DETROIT — David Glass sounds like an owner ready to make the necessary financial push in the coming offseason to bolster a suspect starting pitching rotation in order to position the Royals for a postseason run in 2013.
By BOB DUTTON
The Kansas City Star
“What I’ve always said is when we get to the point where we’re competitive,” Glass said, “we’ll do what we have to do to improve our position. Yes, we’ll do what we need to do. We are committed to improving our starting pitching.
“Exactly how we’re going to do it, or what is going to be available, I don’t have any idea right now. But we’ll have a plan in place (going into the offseason). We know we need to improve this team for next year. This starting pitching is going to get better.”
Glass’ commitment comes after years of increased financial commitment to scouting and player development, which is finally showing dividends. Like many others, he believes the Royals are just a couple of starting pitchers away from a postseason payoff. The Royals were 70-82 entering Monday night’s game in Detroit, 11 games out of first place in the American League Central Division.
“Our bullpen,” he said, “I’ll stack it up against anybody in our division.
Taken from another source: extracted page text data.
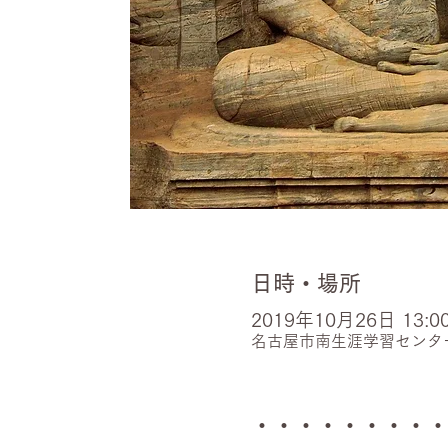
日時・場所
2019年10月26日 13:00 
名古屋市南生涯学習センター 
・・・・・・・・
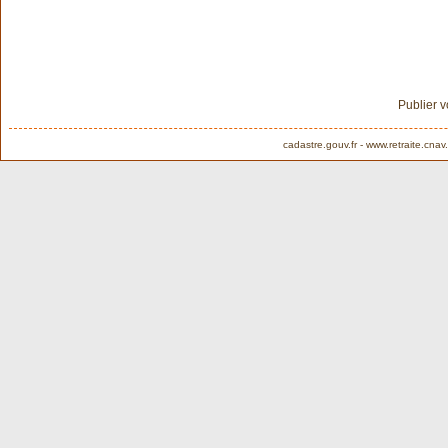
Publier 
cadastre.gouv.fr
-
www.retraite.cnav.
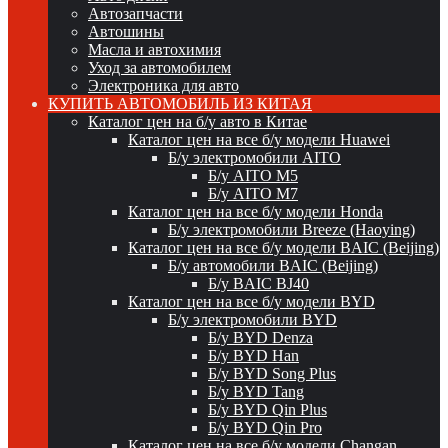
Автозапчасти
Автошины
Масла и автохимия
Уход за автомобилем
Электроника для авто
КУПИТЬ АВТОМОБИЛЬ ИЗ КИТАЯ
Каталог цен на б/у авто в Китае
Каталог цен на все б/у модели Huawei
Б/у электромобили AITO
Б/у AITO M5
Б/у AITO M7
Каталог цен на все б/у модели Honda
Б/у электромобили Breeze (Haoying)
Каталог цен на все б/у модели BAIC (Beijing)
Б/у автомобили BAIC (Beijing)
Б/у BAIC BJ40
Каталог цен на все б/у модели BYD
Б/у электромобили BYD
Б/у BYD Denza
Б/у BYD Han
Б/у BYD Song Plus
Б/у BYD Tang
Б/у BYD Qin Plus
Б/у BYD Qin Pro
Каталог цен на все б/у модели Changan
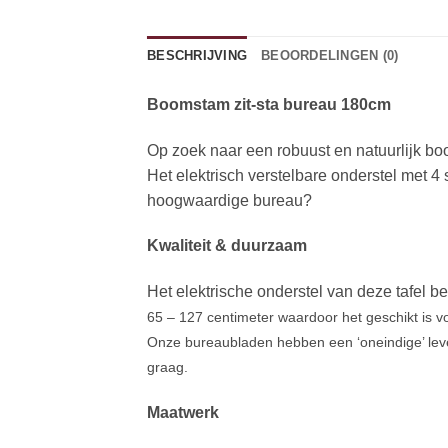
BESCHRIJVING
BEOORDELINGEN (0)
Boomstam zit-sta bureau 180cm
Op zoek naar een robuust en natuurlijk boo
Het elektrisch verstelbare onderstel met 4
hoogwaardige bureau?
Kwaliteit & duurzaam
Het elektrische onderstel van deze tafel 
65 – 127 centimeter waardoor het geschikt is 
Onze bureaubladen hebben een ‘oneindige’ lev
graag.
Maatwerk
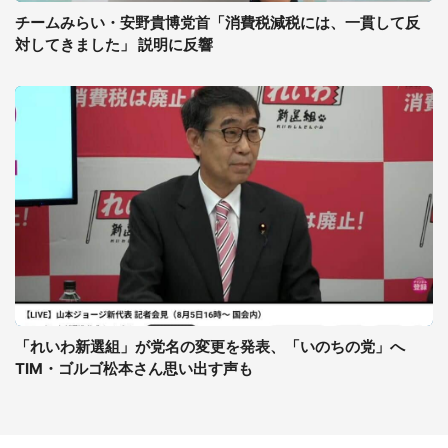
チームみらい・安野貴博党首「消費税減税には、一貫して反
対してきました」 説明に反響
「れいわ新選組」が党名の変更を発表、「いのちの党」へ
TIM・ゴルゴ松本さん思い出す声も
Our position players, too. We just need some additional help in starting pitching. We get that, and were competitive.”
Achieving the goal of adding two proven pitchers — either through free-agent signings or by taking on existing contracts through trades — is likely to get expensive. And baseball’s rich new national TV contracts don’t kick in until 2014.
Even so, Glass indicated a willingness to operate the club at a financial loss in order to improve the rotation. He offered few specifics, saying he has yet to meet with general manager Dayton Moore and other top club officials to prioritize a list of targeted players.
“We’ll do what we need to do,” Glass said. “I’m going to sit down with Dayton and get his views on exactly what he thinks we need to do. I’m really dependent on his judgment. He knows our needs.
“I have no idea yet of who will be on the market or what it will cost at this point in time. We’re going to have to figure all of that out, but we’re going to do what we need to do to be competitive.”
Moore previously confirmed interest in retaining veteran right-hander Jeremy Guthrie, a pending free agent who is 4-3 with a 3.00 ERA in 12 starts since arriving in a July 20 trade from Colorado.
Guthrie is making $8.2 million, but his age (he’ll be 34 in April) and poor start in Colorado make it difficult to gauge his market value. He was 3-9 with a 6.35 ERA for the Rockies in 19 games prior to the trade.
While the Royals might be willing to match, or even exceed, any one- or two-year offer for Guthrie, they are likely to be wary of any commitment beyond two years.
The Royals, even with an increased financial commitment, are unlikely to get into the bidding war necessary to sign top free-agent starters, such as Zack Greinke, their former ace who now appears likely to command $120 million or more for six years.
But if the Royals retain Guthrie, they should have sufficient resources to pursue another middle-of-the-rotation starter. The general feeling among club officials is adding two legitimate No. 3 starters would be sufficient.
Doing so would still require a significant financial investment.
If Guthrie signs elsewhere, the Royals’ best bet to add two starters would be signing one and acquiring one in a trade — but any impact trade is likely to mean surrendering one or more young cornerstone players or prospects, which the Royals are reluctant to do.